French philosopher Jean-Paul Sartre said that hell is other people, but Taylor’s 1963 “Scudorama” seems to say that it lies in ourselves. A program note quotes Dante on trapped souls, whose lives had “neither blame nor praise.”

Clarence Jackson’s recorded score sounds like a jazz version of Stravinsky’s “The Rite of Spring,” interrupted now and then by police whistles. We first find the cast slumped on the floor, against a shadowy backdrop of dark, cartoonish clouds.

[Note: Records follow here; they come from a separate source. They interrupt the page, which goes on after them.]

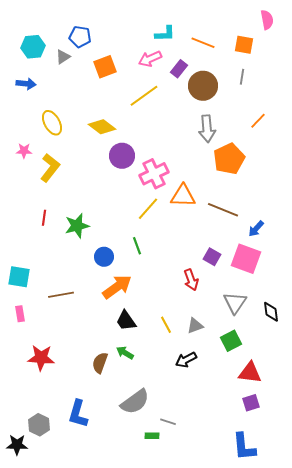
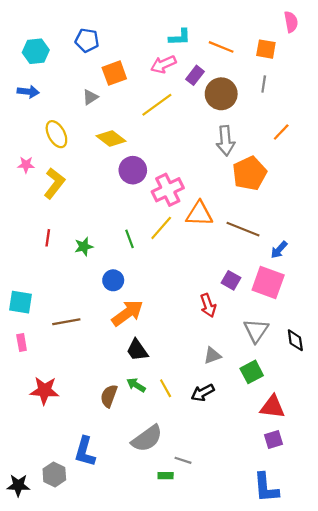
gray triangle: (63, 57) -> (90, 97), moved
green star: (77, 226) -> (84, 247), size x0.7
green line: (137, 246) -> (130, 239), moved
yellow line: (166, 325) -> (166, 388), moved
gray hexagon: (39, 425) -> (54, 474), moved

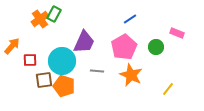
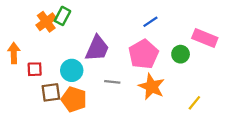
pink rectangle: (177, 33) -> (205, 38), size x1.5
orange arrow: (12, 46) -> (14, 53), turned -42
cyan circle: (62, 61) -> (72, 70), size x0.7

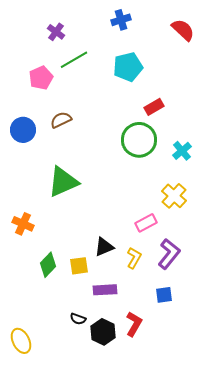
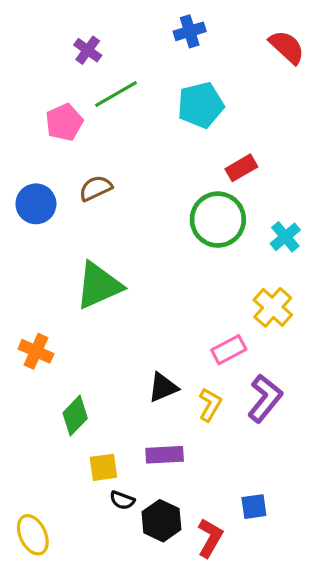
yellow square: (79, 266) -> (103, 467), moved
blue square: (164, 295) -> (254, 507), moved
red L-shape: (134, 324) -> (210, 538), moved

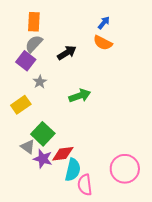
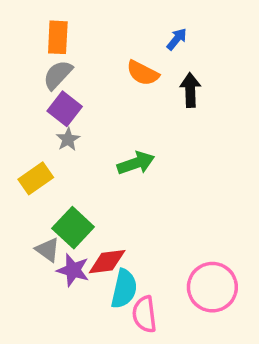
orange semicircle: (103, 43) -> (143, 73), moved
black arrow: (67, 53) -> (190, 90), moved, turned -60
purple square: (26, 61) -> (65, 109), moved

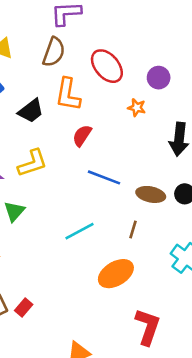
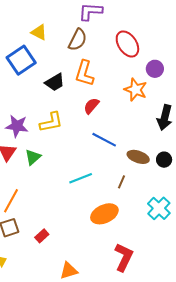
red ellipse: (107, 66) -> (127, 44), moved
orange star: (137, 108) -> (135, 90), size x1.6
red rectangle: (24, 308) -> (42, 236), moved

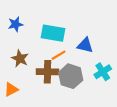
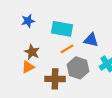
brown cross: (48, 72) -> (55, 79), moved
orange triangle: (11, 89) -> (28, 67), moved

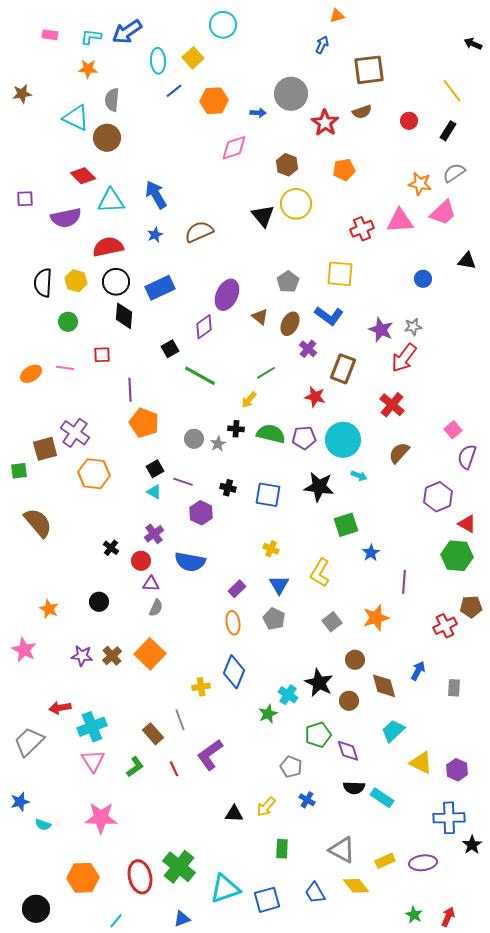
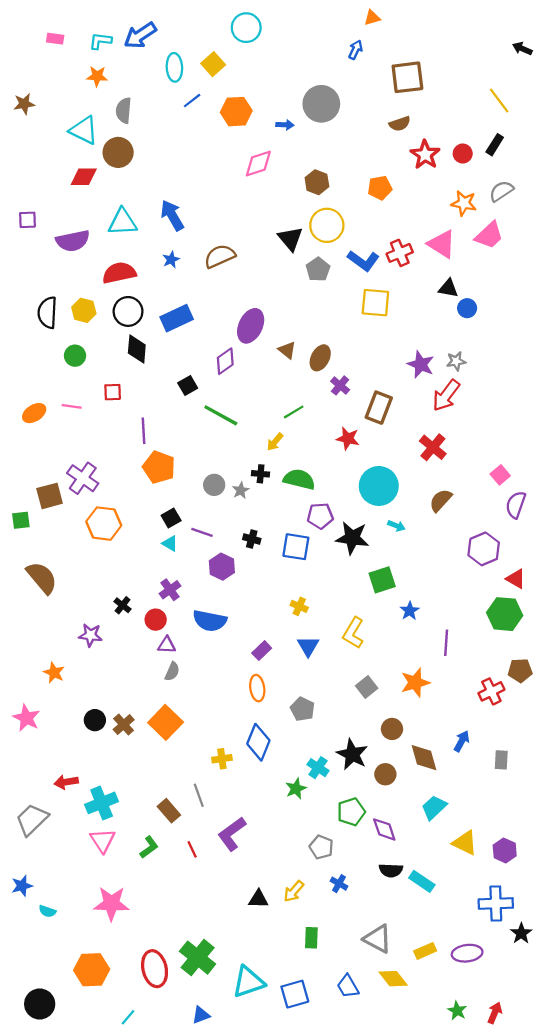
red circle: (409, 121) -> (463, 154), moved
red star: (325, 123) -> (425, 155), moved
red diamond: (83, 176) -> (84, 177), moved, turned -45
pink triangle: (400, 221) -> (442, 244), turned 36
black triangle: (467, 261) -> (448, 288), moved
gray pentagon: (288, 282) -> (318, 269), moved
blue L-shape: (329, 316) -> (363, 261), moved
purple pentagon: (304, 438) -> (320, 516), moved
black circle: (99, 602) -> (95, 720), moved
gray pentagon: (274, 619) -> (303, 709), moved
purple star: (82, 656) -> (90, 635), moved

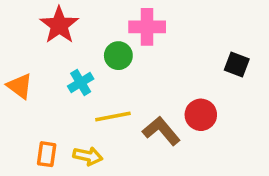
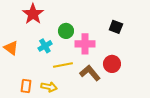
pink cross: (147, 27) -> (85, 44), moved
black square: (237, 65) -> (116, 27), moved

One man in a jacket and tie finally gets up, looking alarmed as he surveys the scene. The other dancers toss on the ground like dogs having running dreams. Another man enters with a woman curled round his head and shoulders like a hood. People jump in place obsessively and wind up in a pile of lost souls. It’s inscrutable and disturbing.

In “Lost, Found and Lost,” from 1982, Taylor sets hell in a Muzak-filled shopping mall. For the first time this season, the music is more effective because it’s recorded — loud, awful chestnuts such as “Moon River” in string arrangements that swell like boils.

The large group is in basic black warm-ups, with rhinestones in inappropriate spots — crotches and boobs — and sparkly net veils over their faces — low-rent high fashion.

There’s some dancing but more “found movement.” People stand on line or pose with their hips jutted and arms crossed — waiting. It’s life at its most pointless.

“Lost, Found and Lost” pairs well as the comic counterpart of “Scudorama,” and the cast restrains themselves from playing it only for laughs.

If we start in Hades, we end in the green oasis of 1988’s “Brandenburgs,” a comforting closer with a big, joyous finale. For this, a cast arrayed in shades of olive and dark green, Taylor does straightforward music visualization to the Bach, contrasting light, quick movement against grounded, weighty poses. Michael Trusnovec, the company’s senior dancer, dances a slow solo with restrained, quiet stillness that makes him seem like an observer in the midst of the action.

Still, Taylor’s done many great baroque dances, and this one looks like bits and pieces of the others. With him, disturbing originality says more than pleasant recycling.